In InvoicePDFTextReader it will get possible options or values on each field. In supplier name for example it will have an options of possible values for this field.
The prediction class will try to predict the values on the given options.
//Prediction.php
namespace App\Helpers\PDFReader\Prediction;
class Prediction
{
   public function __construct($header_data)
   {
      $this->headerData = $header_data;
   }
   public function getOptionByKey($key, $options){
      if($key === ''){
         return;
      }
      if(!empty($options)){
         foreach($options as $option){
            if(isset($option['key'])){
               if($option['key'] == $key){
                  return $option;
                  break;
               }
             }
          } 
      }
   }
   public function customerSupplierData($key, $options)
   {
      return $this->matchStrictPattern($key, $options);
   }
   public function staticData($key, $options)
   {
      $maximum = $this->getMaximum($options);
      if($total = $this->getTotal($key, $maximum)) return $total;
      if($tax = $this->getTax($key, $maximum, $options)) return $tax;
      if($subTotal = $this->getSubTotal($key, $maximum, $options)) return $subTotal;
      return $this->processStrictPatterns($key, $options);
   }
   private function processStrictPatterns($key, $options)
   {
      if($matchTerm = $this->matchTerm($key, $options)){
         return $matchTerm;
      }
     return $this->matchStrictPattern($key, $options);
   }
   private function matchStrictPattern($key, $options)
   {
      foreach($options as $option)
         foreach($this->headerData as $header)
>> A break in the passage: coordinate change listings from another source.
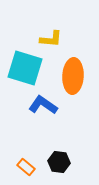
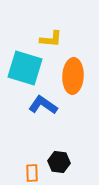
orange rectangle: moved 6 px right, 6 px down; rotated 48 degrees clockwise
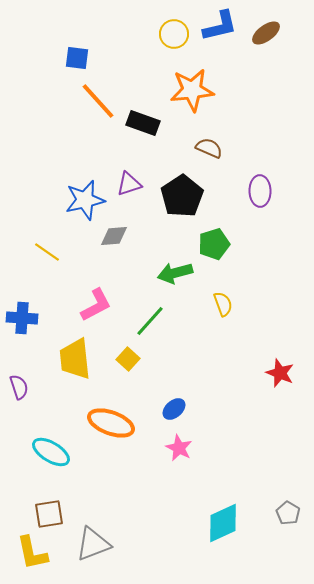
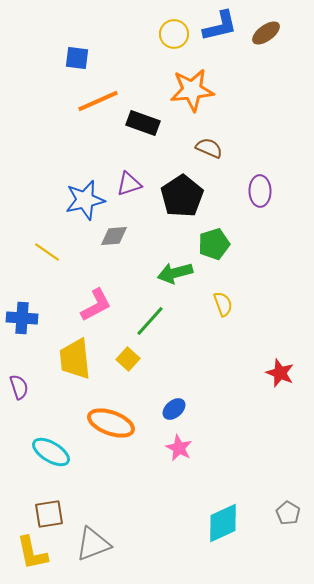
orange line: rotated 72 degrees counterclockwise
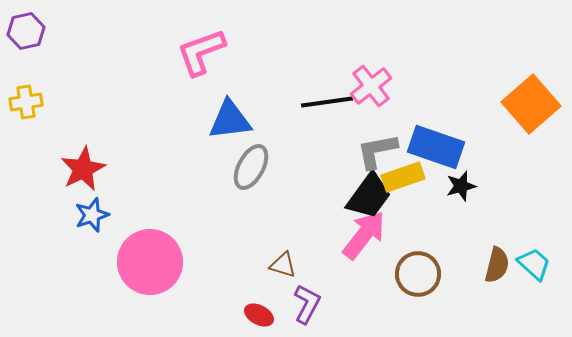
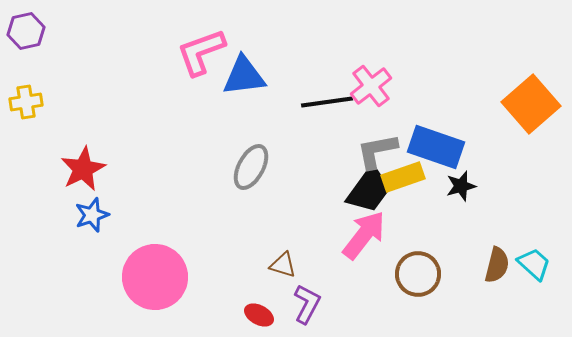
blue triangle: moved 14 px right, 44 px up
black trapezoid: moved 6 px up
pink circle: moved 5 px right, 15 px down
            if($header->field == $key)
               if(isset($header->patterns))
                  foreach($header->patterns as $pattern)
                     if($pattern->type == PdfPattern::STRICT_PATTERN)
                        if(preg_match($pattern->pattern, $option['value']))
                           return $option;
                           break;
                        }
    }
   private function matchTerm($key, $options)
   {
         $output = [];
         foreach($options as $option)
           if(isset($this->headerData[$key]['strict_patterns']))
              foreach($this->headerData[$key]['strict_patterns'] as $pattern)
                 if(str_contains($pattern, "{{term}}"))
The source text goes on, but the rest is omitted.